Uber's Autonomous Vehicles Responsible For Red Light Violations, Not "Human Error"
Internal documents dispute Uber's public claim.
Despite statements to the press that "human error" was to blame for its vehicles running a series of red lights in San Francisco, the company admitted internally that it was the car that was in autonomous mode when it failed to stop at the traffic signals, according to the New York Times.
Uber's self-driving vehicles committed traffic violations in San Francisco
Uber launched a short-lived autonomous vehicle pilot program in San Francisco late last year using Volvo XC90s and Ford Fusions equipped with its autonomous hardware and software to transport some passengers. The vehicles failed to obey traffic rules requiring them to merge into bike lanes before making right-hand turns, endangering bicyclists, and were video recorded running red lights.
A spokesperson for the ride-hailing company blamed the driver who was behind the wheel of the car for the traffic violations, and reported that the responsible employee had been suspended. However, because the company declined to apply for an autonomous vehicle testing permit it wasn't possible to confirm Uber's account.

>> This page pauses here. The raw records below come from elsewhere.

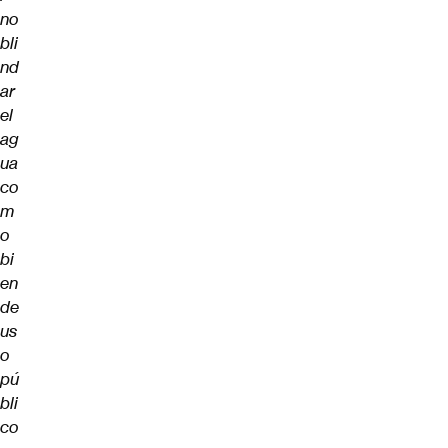
no
bli
nd
ar
el
ag
ua
co
m
o
bi
en
de
us
o
pú
bli
co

The AVT requires companies testing autonomous vehicles to post a $5 million insurance policy or bond and submit reports to the California Department of Motor Vehicles detailing disengagement events where the driver resumes control from autonomous mode. These reports would have shown definitively whether it was the driver or the self-driving system that was in control when the vehicles were filmed running red lights. Rather than comply with state regulations, Uber took its autonomous vehicles to Tempe, Arizona.
Internal documents counter Uber's public statement about "human error"
However, following the exposure of Uber's toxic work culture, two employees told the New York Times that it was not the driver's fault, rather it was the self-driving vehicle that blew through the red lights in San Francisco. Internal documents viewed by the publication backed up those statements.
“In this case, the car went through a red light,” the documents viewed by the New York Times said.
The company is also being sued by competitor Waymo for allegedly using its proprietary technology that was stollen by a former employee. Uber denies this claim, and will defend itself against the lawsuit, but the discovery process could reveal even more about the mobility company's technology maturity.